When I wrote my first book, I held on to every word I'd written.
And when I was asked, "What are your wishes for the editor, and what exactly are we editing," I said without hesitation: "I'm not deleting anything! Edit it while keeping the author's voice."
As a beginning writer, I couldn't have deleted a single line back then anyway. Every one had been agonized over and relived. Let the readers feel and understand the depth of it too.
The editor at the printing house was gentle with me, and after reading the manuscript, she left me this note: "After working with the manuscript I was left with such a pleasant reader's impression :) it came out heartfelt, sincere, easy and interesting to read — I want to thank you for your work! Great ending, intriguing, open. If you're thinking about a second book — that would be wonderful :) There are no major issues with the text, good narrative logic, good pacing, the format came out as a kind of light, conversational genre."
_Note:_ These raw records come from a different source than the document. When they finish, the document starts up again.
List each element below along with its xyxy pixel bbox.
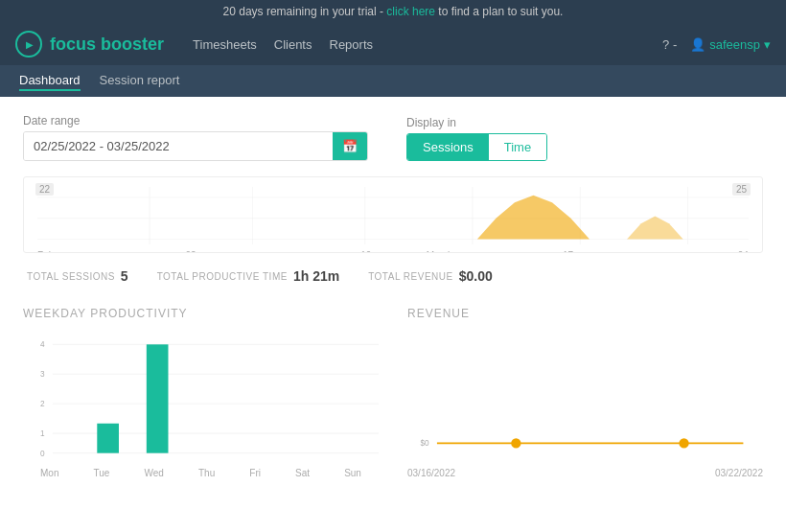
display-section: Display in Sessions Time (406, 116, 547, 161)
sessions-button[interactable]: Sessions (407, 134, 489, 160)
revenue-chart-section: REVENUE $0 03/16/2022 03/22/2022 (407, 307, 763, 485)
bottom-charts: WEEKDAY PRODUCTIVITY 4 3 2 1 0 (23, 307, 763, 485)
svg-text:4: 4 (40, 340, 45, 349)
user-icon: 👤 (690, 37, 705, 52)
bar-wed (147, 344, 169, 452)
header-right: ? - 👤 safeensp ▾ (662, 37, 771, 52)
svg-marker-9 (477, 196, 590, 240)
time-label: TOTAL PRODUCTIVE TIME (157, 271, 288, 282)
svg-text:2: 2 (40, 400, 45, 408)
revenue-label-left: 03/16/2022 (407, 468, 455, 478)
weekday-chart-section: WEEKDAY PRODUCTIVITY 4 3 2 1 0 (23, 307, 379, 485)
svg-marker-10 (627, 217, 683, 240)
revenue-dot-2 (679, 438, 688, 448)
subnav-session-report[interactable]: Session report (100, 71, 180, 91)
stat-time: TOTAL PRODUCTIVE TIME 1h 21m (157, 268, 340, 284)
chart-corner-left: 22 (35, 183, 54, 196)
timeline-svg (37, 187, 749, 244)
banner-link[interactable]: click here (386, 5, 435, 18)
stat-revenue: TOTAL REVENUE $0.00 (368, 268, 493, 284)
svg-text:0: 0 (40, 450, 45, 458)
weekday-svg: 4 3 2 1 0 (23, 332, 379, 466)
display-in-label: Display in (406, 116, 547, 129)
svg-text:1: 1 (40, 429, 45, 438)
time-button[interactable]: Time (489, 134, 546, 160)
revenue-svg: $0 (407, 332, 763, 466)
weekday-title: WEEKDAY PRODUCTIVITY (23, 307, 379, 320)
date-range-input[interactable] (24, 132, 333, 160)
revenue-x-labels: 03/16/2022 03/22/2022 (407, 468, 763, 478)
main-content: Date range 📅 Display in Sessions Time (0, 97, 786, 532)
chart-x-labels: February 03 10 March 17 24 (37, 250, 749, 253)
help-button[interactable]: ? - (662, 37, 677, 52)
weekday-chart: 4 3 2 1 0 Mon (23, 332, 379, 485)
revenue-chart: $0 03/16/2022 03/22/2022 (407, 332, 763, 485)
date-input-wrap: 📅 (23, 131, 368, 161)
logo-text-part1: focus (50, 35, 101, 54)
bar-labels: Mon Tue Wed Thu Fri Sat Sun (23, 468, 379, 478)
top-controls: Date range 📅 Display in Sessions Time (23, 114, 763, 161)
header: focus booster Timesheets Clients Reports… (0, 23, 786, 65)
logo-text: focus booster (50, 35, 164, 55)
subnav-dashboard[interactable]: Dashboard (19, 71, 81, 91)
revenue-dot-1 (511, 438, 520, 448)
timeline-chart: 22 25 February 03 10 March 17 24 (23, 176, 763, 253)
stat-sessions: TOTAL SESSIONS 5 (27, 268, 128, 284)
revenue-title: REVENUE (407, 307, 763, 320)
username: safeensp (709, 37, 760, 52)
svg-text:$0: $0 (421, 439, 430, 448)
bar-tue (97, 424, 119, 453)
nav-clients[interactable]: Clients (274, 37, 312, 52)
logo-text-part2: booster (101, 35, 164, 54)
revenue-value: $0.00 (459, 268, 493, 284)
sub-nav: Dashboard Session report (0, 65, 786, 97)
banner-text: 20 days remaining in your trial - (223, 5, 387, 18)
logo: focus booster (15, 31, 164, 58)
time-value: 1h 21m (293, 268, 339, 284)
date-range-section: Date range 📅 (23, 114, 368, 161)
svg-text:3: 3 (40, 370, 45, 379)
date-range-label: Date range (23, 114, 368, 127)
trial-banner: 20 days remaining in your trial - click … (0, 0, 786, 23)
revenue-label-right: 03/22/2022 (715, 468, 763, 478)
chart-corner-right: 25 (732, 183, 751, 196)
banner-suffix: to find a plan to suit you. (435, 5, 563, 18)
stats-row: TOTAL SESSIONS 5 TOTAL PRODUCTIVE TIME 1… (23, 268, 763, 284)
revenue-label: TOTAL REVENUE (368, 271, 453, 282)
nav-timesheets[interactable]: Timesheets (193, 37, 257, 52)
main-nav: Timesheets Clients Reports (193, 37, 373, 52)
user-menu[interactable]: 👤 safeensp ▾ (690, 37, 771, 52)
sessions-label: TOTAL SESSIONS (27, 271, 115, 282)
nav-reports[interactable]: Reports (330, 37, 374, 52)
logo-icon (15, 31, 42, 58)
display-toggle: Sessions Time (406, 133, 547, 161)
sessions-value: 5 (121, 268, 128, 284)
calendar-button[interactable]: 📅 (333, 132, 367, 160)
chevron-down-icon: ▾ (764, 37, 771, 52)
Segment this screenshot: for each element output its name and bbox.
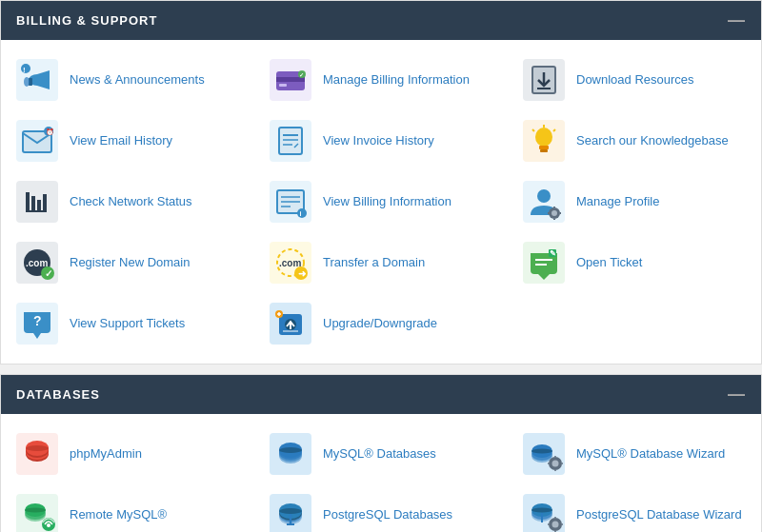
menu-item-mysql-wizard[interactable]: MySQL® Database Wizard	[508, 424, 761, 484]
mysql-icon	[270, 433, 311, 475]
menu-item-news[interactable]: ! News & Announcements	[1, 49, 254, 110]
svg-text:.com: .com	[279, 258, 301, 268]
svg-point-97	[279, 447, 302, 453]
menu-item-knowledgebase[interactable]: Search our Knowledgebase	[508, 110, 761, 171]
svg-rect-39	[26, 192, 30, 211]
menu-item-invoice-history[interactable]: View Invoice History	[254, 110, 508, 171]
mysql-label: MySQL® Databases	[323, 446, 436, 463]
menu-item-email-history[interactable]: ⏰ View Email History	[1, 110, 254, 171]
invoice-history-label: View Invoice History	[323, 133, 434, 149]
menu-item-postgresql[interactable]: PostgreSQL Databases	[254, 484, 508, 532]
upgrade-icon	[270, 303, 311, 345]
domain-icon: .com ✓	[16, 242, 58, 284]
postgresql-wizard-icon	[523, 494, 565, 532]
mysql-wizard-icon	[523, 433, 565, 475]
manage-billing-label: Manage Billing Information	[323, 72, 470, 89]
menu-item-phpmyadmin[interactable]: phpMyAdmin	[1, 424, 254, 484]
download-label: Download Resources	[576, 72, 694, 89]
svg-point-91	[26, 445, 49, 451]
billing-support-section: BILLING & SUPPORT — ! News & Announcemen…	[0, 0, 762, 365]
svg-text:.com: .com	[26, 258, 48, 268]
phpmyadmin-label: phpMyAdmin	[70, 446, 142, 463]
svg-rect-40	[31, 196, 35, 211]
upgrade-label: Upgrade/Downgrade	[323, 316, 437, 332]
databases-section: DATABASES — phpMyAdmin	[0, 374, 762, 532]
svg-point-115	[47, 523, 50, 527]
svg-point-50	[297, 208, 307, 218]
svg-line-36	[532, 129, 534, 131]
svg-text:✓: ✓	[299, 72, 304, 78]
creditcard-icon: ✓	[270, 59, 311, 101]
phpmyadmin-icon	[16, 433, 58, 475]
network-icon	[16, 181, 58, 223]
svg-line-37	[553, 129, 555, 131]
databases-header: DATABASES —	[1, 375, 761, 414]
billing-support-grid: ! News & Announcements ✓ Manage Billing …	[1, 40, 761, 364]
svg-rect-41	[37, 200, 41, 211]
remote-mysql-label: Remote MySQL®	[70, 507, 167, 523]
postgresql-icon	[270, 494, 311, 532]
support-tickets-label: View Support Tickets	[70, 316, 185, 332]
menu-item-register-domain[interactable]: .com ✓ Register New Domain	[1, 232, 254, 293]
transfer-icon: .com ➜	[270, 242, 311, 284]
network-status-label: Check Network Status	[70, 194, 192, 210]
svg-rect-11	[279, 84, 287, 87]
svg-rect-42	[43, 194, 47, 211]
menu-item-support-tickets[interactable]: ? View Support Tickets	[1, 293, 254, 354]
menu-item-upgrade[interactable]: Upgrade/Downgrade	[254, 293, 508, 354]
postgresql-wizard-label: PostgreSQL Database Wizard	[576, 507, 742, 523]
databases-grid: phpMyAdmin MySQL® Databases	[1, 414, 761, 532]
billing-support-title: BILLING & SUPPORT	[16, 13, 157, 28]
menu-item-open-ticket[interactable]: ✎ Open Ticket	[508, 232, 761, 293]
svg-rect-25	[279, 128, 302, 154]
transfer-domain-label: Transfer a Domain	[323, 255, 425, 271]
menu-item-profile[interactable]: Manage Profile	[508, 171, 761, 232]
mysql-wizard-label: MySQL® Database Wizard	[576, 446, 725, 463]
billing-support-collapse[interactable]: —	[728, 10, 746, 30]
svg-text:i: i	[300, 210, 302, 217]
register-domain-label: Register New Domain	[70, 255, 190, 271]
support-icon: ?	[16, 303, 58, 345]
svg-text:!: !	[23, 66, 26, 74]
svg-text:✓: ✓	[45, 268, 52, 279]
menu-item-network-status[interactable]: Check Network Status	[1, 171, 254, 232]
megaphone-icon: !	[16, 59, 58, 101]
billing-support-header: BILLING & SUPPORT —	[1, 1, 761, 40]
svg-text:?: ?	[33, 313, 42, 328]
menu-item-download[interactable]: Download Resources	[508, 49, 761, 110]
view-billing-label: View Billing Information	[323, 194, 451, 210]
bulb-icon	[523, 120, 565, 162]
knowledgebase-label: Search our Knowledgebase	[576, 133, 729, 149]
svg-point-102	[531, 449, 552, 454]
remote-mysql-icon	[16, 494, 58, 532]
svg-point-128	[531, 508, 552, 513]
menu-item-view-billing[interactable]: i View Billing Information	[254, 171, 508, 232]
svg-point-32	[535, 128, 552, 147]
svg-point-104	[552, 461, 559, 467]
open-ticket-label: Open Ticket	[576, 255, 642, 271]
databases-collapse[interactable]: —	[728, 384, 746, 404]
profile-icon	[523, 181, 565, 223]
svg-text:✎: ✎	[550, 249, 556, 258]
menu-item-mysql[interactable]: MySQL® Databases	[254, 424, 508, 484]
menu-item-manage-billing[interactable]: ✓ Manage Billing Information	[254, 49, 508, 110]
billinginfo-icon: i	[270, 181, 311, 223]
ticket-icon: ✎	[523, 242, 565, 284]
news-label: News & Announcements	[70, 72, 205, 89]
menu-item-transfer-domain[interactable]: .com ➜ Transfer a Domain	[254, 232, 508, 293]
svg-point-55	[551, 210, 557, 216]
svg-text:➜: ➜	[298, 268, 307, 279]
svg-point-53	[537, 189, 551, 203]
download-icon	[523, 59, 565, 101]
email-history-label: View Email History	[70, 133, 172, 149]
svg-point-121	[279, 508, 302, 514]
email-icon: ⏰	[16, 120, 58, 162]
menu-item-postgresql-wizard[interactable]: PostgreSQL Database Wizard	[508, 484, 761, 532]
postgresql-label: PostgreSQL Databases	[323, 507, 452, 523]
menu-item-remote-mysql[interactable]: Remote MySQL®	[1, 484, 254, 532]
svg-rect-33	[539, 146, 549, 149]
svg-point-113	[25, 508, 46, 513]
svg-point-5	[24, 77, 30, 87]
svg-text:⏰: ⏰	[46, 128, 54, 136]
svg-rect-34	[540, 149, 548, 152]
Can you imagine the emotional charge I got from that! An editor who'd surely been at the printing house for a while, who'd read dozens if not hundreds of manuscripts, liked mine. I'd clearly written a masterpiece. And it deserved to have every single letter preserved.
A couple of months after the editorial pass, I decided to record an audiobook of my book myself. It's my own story I wrote, after all — who else would narrate it?
When I started reading in front of the screen, into the microphone, I kept running into sentences that were too long, or lists that went on too long, too many epithets, and other rough patches. You don't notice them as much when you're just reading the manuscript — I wrote it myself, after all, I know what intonation I intended for every part. But when I recorded it aloud, everything that made me stumble came right to the surface. I had to sit down and edit it again, cleaning up certain spots.
A year later I wrote my second book, and the same thing happened with the narration. This time I didn't have an editor, because my energetic husband had gotten tired of listening to me complain about editing and proofreading, and by the time I finished the book he'd built the service editroast.com, which does an editor's job. We tested it on my second manuscript at the same time. I was stunned. How precise, to the point, and fast it all was! I did three rounds of editorial passes with the service and then recorded my second book.
Which brings me to the point. I got curious what kind of assessment my first book would get. To find out, I had to dive headfirst back into the text. That wasn't easy, because I hadn't just written an entire tome — I'd already gone through it twice with an editor, then twice more on my own with proofreading, and edited it once more after that. I was so sick of the text that, a year earlier, I'd simply finished it and put whatever I had up on the platforms.
The service handed me a mountain of corrections... I groaned, but I didn't give up. For two weeks I went through the text again and again, doggedly working through every correction. I tore out the foreword entirely, wrote a whole new chapter and an afterword. I spent two days on one chapter alone, without lifting my head. It felt like cleaning the Augean stables. I deleted words, lines, and entire paragraphs without a shred of regret. I saw repetitions, empty words, unnecessary descriptions. I watched the text start to breathe. Watched it become easier to read, the thought grow clearer. And for the first time I understood what Stephen King meant in On Writing.
We often hold on to the best-written parts because they cost us effort. Because we poured time and feeling into them. But a book doesn't have to include everything you wrote well. A book is a whole, and every part has to serve that whole.
P.S. I re-recorded the handful of chapters that got the most corrections, along with the ones I rewrote from scratch.